Losartana x Fluconazol


Losartana é um anti-hipertensivo que age como antagonista dos receptores de angiotensina II.

Fluconazol é um antifúngico triazólico cujo mecanismo de ação corresponde à inibição potente e específica da síntese fúngica de esteroides.

INTERAÇÃO: O uso concomitante destes fármacos pode produzir a redução da eficácia do anti-hipertensivo, devido à inibição de seu metabólito ativo ocasionada pelo antifúngico. O mesmo tipo de interação pode ocorrer se forem utilizados outros antagonistas de receptores de angiotensina II, recomendando-se o monitoramento da PA nos pacientes durante o tratamento.

Indometacina x Espironolactona


Indometacina é um anti-inflamatório não esteroide (AINE) que possui como mecanismo de ação a inibição de ciclo-oxigenase (COX), interferindo na biossíntese dos eicosanoides envolvidos em processos inflamatórios.

Espironolactona é um diurético poupador de potássio que tem como mecanismo de ação o antagonismo da aldosterona, resultando na excreção de sódio e água.

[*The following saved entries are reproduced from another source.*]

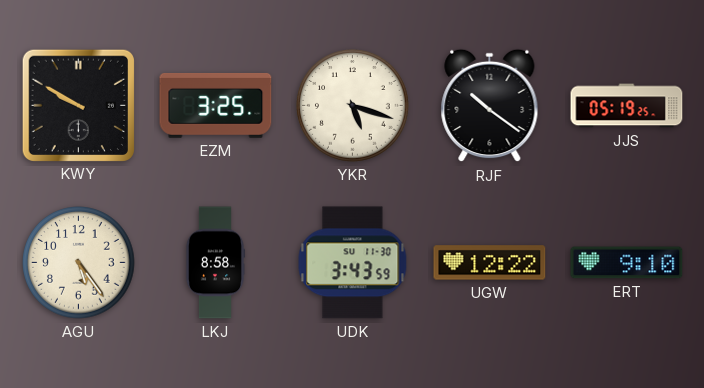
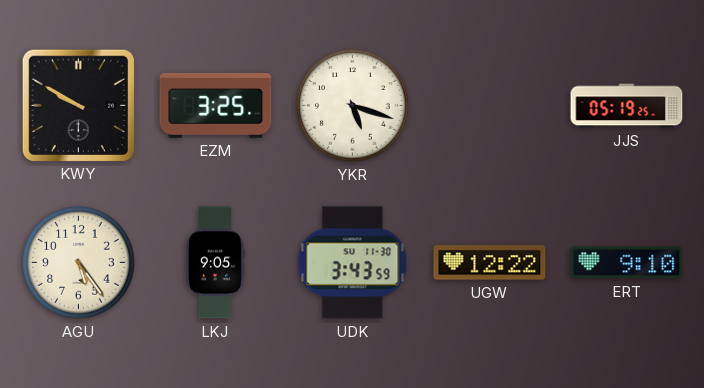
RJF: 10:21 -> none
LKJ: 8:58 -> 9:05
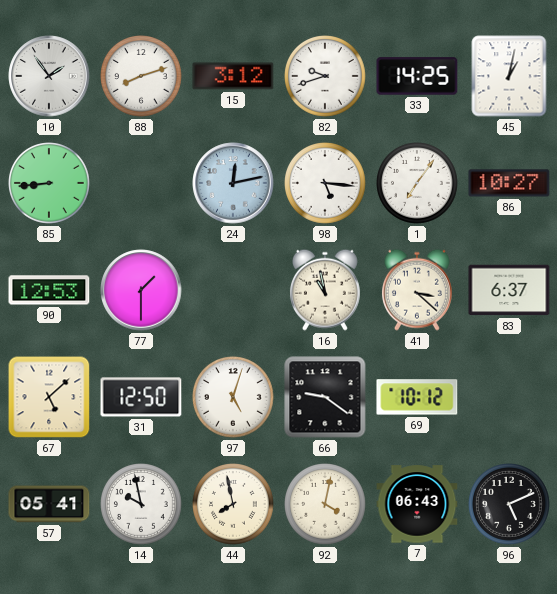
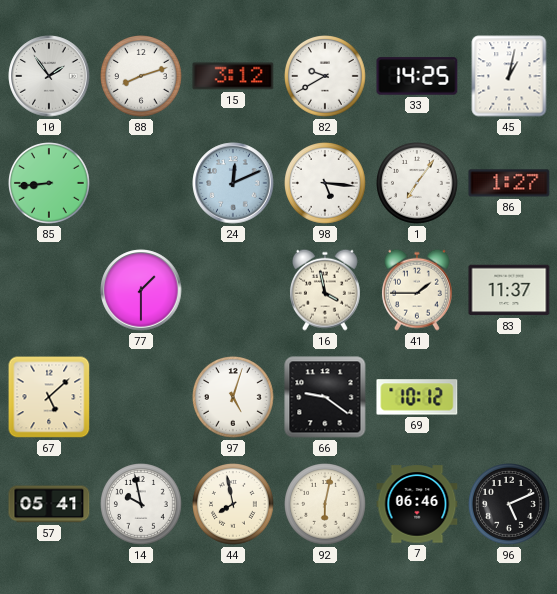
82: 9:42 -> 9:40
24: 12:13 -> 12:11
86: 10:27 -> 1:27
90: 12:53 -> none
16: 10:58 -> 3:58
41: 3:22 -> 1:45
83: 6:37 -> 11:37
31: 12:50 -> none
92: 4:02 -> 6:02
7: 06:43 -> 06:46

INTERAÇÃO: É possível que ocorra a redução do efeito diurético pretendido com o uso de espironolactona quando houver coadministração com indometacina. Deste modo, é importante observar o paciente com maior cuidado durante o tratamento a fim de garantir a eficácia da proposta terapêutica. Existe a mesma orientação quanto aos diuréticos de alça como a furosemida ou tiazídicos como a hidroclorotiazida.

Meloxicam x Hidroclorotiazida


Meloxicam é um AINE com atividade inibitória preferencial sobre a isoenzima COX-2, produzindo efeitos anti-inflamatórios e analgésicos.

Hidroclorotiazida é um diurético representante do grupo dos tiazídicos, com atuação no túbulo distal. Reduz a reabsorção ativa de sódio e cloreto, ocasionando também a perda de potássio.

INTERAÇÃO: Em pacientes que apresentam quadro de desidratação, o tratamento com AINEs é associado ao risco de insuficiência renal aguda. É importante verificar-se a condição de hidratação do paciente e, caso necessário, monitorar a sua função renal quando houver o uso de anti-inflamatórios e diuréticos. Além da hidroclorotiazida, tanto a espironolactona quanto a furosemida poderão exigir o mesmo cuidado. 

Nimesulida x Atenolol


Nimesulida é um anti-inflamatório não esteroide (AINE) que atua por inibição preferencial da isoenzima COX-2, a qual é induzida durante o processo da inflamação. 

Atenolol é um antagonista dos receptores beta-1 adrenérgicos (betabloqueador seletivo) indicado no tratamento da hipertensão arterial, angina e arritmias.

INTERAÇÃO: A administração simultânea de nimesulida e atenolol pode reduzir a eficácia do segundo no que diz respeito à ação anti-hipertensiva. Este tipo de interação é comum quando são utilizados anti-inflamatórios em pacientes que seguem tratamento de hipertensão. A monitoração da PA pode ser útil a fim de verificar se há necessidade de ajustes na posologia.